Приятель и родственник довольно скоро их покинул, и часа два они с Натаном просидели на крошечной кухне, тепло и оживленно болтая о чем угодно: о парижских ресторанах, о недавней забастовке рабочих сцены, из-за которой «Лючию де Ламермур» пришлось исполнять в концертном варианте (совсем обнаглели эти профсоюзы!), о нравах певческой братии в «Опера Бастий», о репертуаре другой, старой «Опера Гарнье», где сегодня поют веселые толстые итальянцы да истеричные румыны… И склонившись над столом, почему-то понизив голос, Натан спросил:

— Слушай, у француженок по-прежнему упругая маленькая грудь? Ты заметил? Мордашка может быть довольно кислой, но фигурка, но грудь!..

Натан был чертовски импозантен: коричневый твидовый пиджак, шелковый платок цвета бордо на шее — щеголь, старый европеец, даже не знакомый с тем угрюмым раскосым быком, что, вернувшись домой, вечерами заваливался «на минутку вздремнуть»… Господи, да Леон наизусть знал все его ухватки, походку, рокочущий храп с колеблемой в руках газетой, эту жесткую усмешку, когда по любому поводу Натан резал правду («ничего, не сахарный!»).

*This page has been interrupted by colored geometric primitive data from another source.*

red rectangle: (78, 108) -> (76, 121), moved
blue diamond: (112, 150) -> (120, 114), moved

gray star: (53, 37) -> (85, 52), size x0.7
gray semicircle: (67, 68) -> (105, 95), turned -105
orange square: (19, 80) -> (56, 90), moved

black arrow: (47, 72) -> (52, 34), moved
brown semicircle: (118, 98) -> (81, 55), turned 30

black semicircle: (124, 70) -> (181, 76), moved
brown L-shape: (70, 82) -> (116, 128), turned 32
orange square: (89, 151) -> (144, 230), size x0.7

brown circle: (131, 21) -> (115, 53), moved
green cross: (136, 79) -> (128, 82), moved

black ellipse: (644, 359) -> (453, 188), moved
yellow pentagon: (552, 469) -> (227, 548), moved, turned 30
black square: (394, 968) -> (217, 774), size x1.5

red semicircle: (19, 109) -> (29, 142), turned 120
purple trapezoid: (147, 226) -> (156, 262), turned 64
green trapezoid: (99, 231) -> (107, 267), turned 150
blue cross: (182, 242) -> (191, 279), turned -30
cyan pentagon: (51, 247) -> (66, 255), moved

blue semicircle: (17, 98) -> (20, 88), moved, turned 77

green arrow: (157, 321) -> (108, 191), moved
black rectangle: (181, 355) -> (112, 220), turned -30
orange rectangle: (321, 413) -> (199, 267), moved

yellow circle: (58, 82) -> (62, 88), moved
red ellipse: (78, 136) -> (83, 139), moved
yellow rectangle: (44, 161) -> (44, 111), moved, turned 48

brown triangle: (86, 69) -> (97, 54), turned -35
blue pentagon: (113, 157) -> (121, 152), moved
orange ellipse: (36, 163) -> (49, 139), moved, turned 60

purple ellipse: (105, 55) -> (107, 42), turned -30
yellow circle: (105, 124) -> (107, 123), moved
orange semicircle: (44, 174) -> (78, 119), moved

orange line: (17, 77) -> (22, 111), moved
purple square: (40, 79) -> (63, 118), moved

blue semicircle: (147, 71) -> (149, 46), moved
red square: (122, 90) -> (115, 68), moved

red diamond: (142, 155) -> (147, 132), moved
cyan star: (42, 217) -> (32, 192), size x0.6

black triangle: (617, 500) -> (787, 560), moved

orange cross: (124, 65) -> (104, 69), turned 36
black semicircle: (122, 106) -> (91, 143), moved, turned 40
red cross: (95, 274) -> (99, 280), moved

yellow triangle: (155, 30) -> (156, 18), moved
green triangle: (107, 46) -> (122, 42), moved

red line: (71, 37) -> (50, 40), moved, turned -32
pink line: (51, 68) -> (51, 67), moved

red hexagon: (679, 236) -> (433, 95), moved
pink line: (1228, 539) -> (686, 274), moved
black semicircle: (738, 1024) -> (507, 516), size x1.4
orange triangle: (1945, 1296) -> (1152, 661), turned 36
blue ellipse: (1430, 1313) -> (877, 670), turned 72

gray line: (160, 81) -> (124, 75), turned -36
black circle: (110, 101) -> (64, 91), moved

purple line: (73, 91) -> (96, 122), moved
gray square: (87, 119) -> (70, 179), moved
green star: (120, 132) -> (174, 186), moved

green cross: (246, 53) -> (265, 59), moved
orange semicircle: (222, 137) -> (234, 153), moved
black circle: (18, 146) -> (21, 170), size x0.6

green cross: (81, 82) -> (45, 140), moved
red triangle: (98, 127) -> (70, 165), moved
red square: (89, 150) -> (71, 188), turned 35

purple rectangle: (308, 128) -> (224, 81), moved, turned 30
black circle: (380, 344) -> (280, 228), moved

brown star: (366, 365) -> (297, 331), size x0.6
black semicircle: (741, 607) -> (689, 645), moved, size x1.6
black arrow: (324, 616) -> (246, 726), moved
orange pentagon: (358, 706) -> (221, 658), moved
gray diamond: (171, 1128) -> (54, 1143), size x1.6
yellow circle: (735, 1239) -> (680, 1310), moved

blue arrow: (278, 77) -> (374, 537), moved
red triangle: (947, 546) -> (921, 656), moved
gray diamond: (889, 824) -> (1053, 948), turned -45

Он разгуливал по квартире, выглядывал в окна, хвалил все, на что падал взгляд. Пришел в восторг от каретного фонаря, прилаженного под потолком в прихожей. Присел даже к роялю, пробуя что-то изобразить, но сразу же снял руки с клавиатуры:

— Нет, кончен мой концерт. Каждому — свое. — И обернулся, подмигнул Леону: — Все же, как ни крути, существуют две марки роялей экстра-класса, а? Гамбургский «стейнвей» и берлинский «бехштейн» — помнишь, стоял у Иммануэля в холле? Говорят, в конце войны американские ВВС разбомбили склад с деками фирмы «Бехштейн». Не случайно, а по личной просьбе главы дома «Стейнвей». Хотя два эти дома находились в довольно тесном родстве. Но бизнес есть бизнес. Так-то. И после этого фирма «Бехштейн» прекратила существование.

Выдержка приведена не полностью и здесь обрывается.